Una delle più grandi sfide legate all'utilizzo dell'energia nucleare sta nel misurare la potenza raggiunta dai nuovi reattori a fusione, e un importante contributo in merito arriva ora da due studi internazionali guidati dall'Italia: pubblicati sulle riviste Physical Review C e Physical Review Letters e guidati dall'Istituto per la Scienza e Tecnologia dei Plasmi del Consiglio Nazionale delle Ricerche di Milano. Entrambe le ricerche, alle quali hanno contribuito l'Università Milano-Bicocca, l'Università di Milano e il centro di ricerca dell'Enea di Frascati (Roma), sono riuscite a trovare una strada alternativa e molto affidabile all'unica al momento disponibile, sfruttando i raggi gamma prodotti durante la reazione.
Ad oggi l'unica tecnica di misura diretta della potenza di fusione consiste nel contare il numero di neutroni (i costituenti degli atomi insieme a protoni ed elettroni) generati dalla fusione tra deuterio e trizio, i due isotopi dell'idrogeno più utilizzati.
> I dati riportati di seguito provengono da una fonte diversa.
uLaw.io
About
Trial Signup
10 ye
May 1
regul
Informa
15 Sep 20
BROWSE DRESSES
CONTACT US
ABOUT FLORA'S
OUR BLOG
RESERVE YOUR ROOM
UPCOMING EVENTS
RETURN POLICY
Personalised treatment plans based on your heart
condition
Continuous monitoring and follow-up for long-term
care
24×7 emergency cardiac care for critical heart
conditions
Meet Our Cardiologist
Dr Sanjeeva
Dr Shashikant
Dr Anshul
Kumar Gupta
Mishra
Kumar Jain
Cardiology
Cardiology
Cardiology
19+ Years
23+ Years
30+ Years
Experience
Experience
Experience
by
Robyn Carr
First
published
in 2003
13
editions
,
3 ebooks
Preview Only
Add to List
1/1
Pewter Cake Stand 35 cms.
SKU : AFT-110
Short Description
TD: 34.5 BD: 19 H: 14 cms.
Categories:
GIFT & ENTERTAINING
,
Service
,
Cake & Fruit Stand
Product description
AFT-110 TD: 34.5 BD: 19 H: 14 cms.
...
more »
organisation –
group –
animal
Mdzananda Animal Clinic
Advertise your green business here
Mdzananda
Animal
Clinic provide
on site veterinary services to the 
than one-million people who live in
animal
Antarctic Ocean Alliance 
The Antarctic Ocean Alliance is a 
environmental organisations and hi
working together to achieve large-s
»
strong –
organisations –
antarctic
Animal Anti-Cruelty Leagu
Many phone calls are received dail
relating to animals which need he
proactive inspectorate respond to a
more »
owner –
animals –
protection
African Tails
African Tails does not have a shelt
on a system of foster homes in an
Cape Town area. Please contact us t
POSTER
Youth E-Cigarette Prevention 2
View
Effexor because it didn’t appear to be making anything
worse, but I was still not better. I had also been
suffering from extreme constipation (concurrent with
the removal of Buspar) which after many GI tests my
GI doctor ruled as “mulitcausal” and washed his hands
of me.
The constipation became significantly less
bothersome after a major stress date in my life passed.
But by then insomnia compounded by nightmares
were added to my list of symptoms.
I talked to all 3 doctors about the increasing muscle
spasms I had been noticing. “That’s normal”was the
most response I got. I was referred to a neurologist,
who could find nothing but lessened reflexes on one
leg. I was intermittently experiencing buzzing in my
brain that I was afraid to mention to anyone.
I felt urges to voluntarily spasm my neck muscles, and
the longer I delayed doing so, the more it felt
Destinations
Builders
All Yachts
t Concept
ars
Questa tecnica, però, presenta diversi ostacoli: in particolare, richiede procedure molto complesse, oltre a lunghe e costose campagne di calibrazione.
I ricercatori guidati da Marica Rebai per il lavoro su Physical Review C e da Andrea Dal Molin e Davide Rigamonti per quello publicato su Physical Review Letters hanno trovato finalmente un'alternativa.
"Il nuovo metodo sviluppato si basa sulla misura assoluta dei due raggi gamma emessi nella reazione, una misura mai effettuata prima con sufficiente accuratezza", dice Rebai. "Fino ad oggi, l'assenza di un metodo diretto e alternativo al conteggio dei neutroni era un ostacolo alla validazione indipendente dei risultati ottenuti dagli esperimenti in corso e all'autorizzazione dei futuri impianti commerciali", aggiunge Marco Tardocchi dell'Istp-Cnr, coordinatore del progetto. "Questo tipo di misura basata sul conteggio di raggi gamma, invece, rappresenta l'unica tecnica possibile anche in vista dell'utilizzo di futuri reattori basati su carburanti alternativi che non producono neutroni".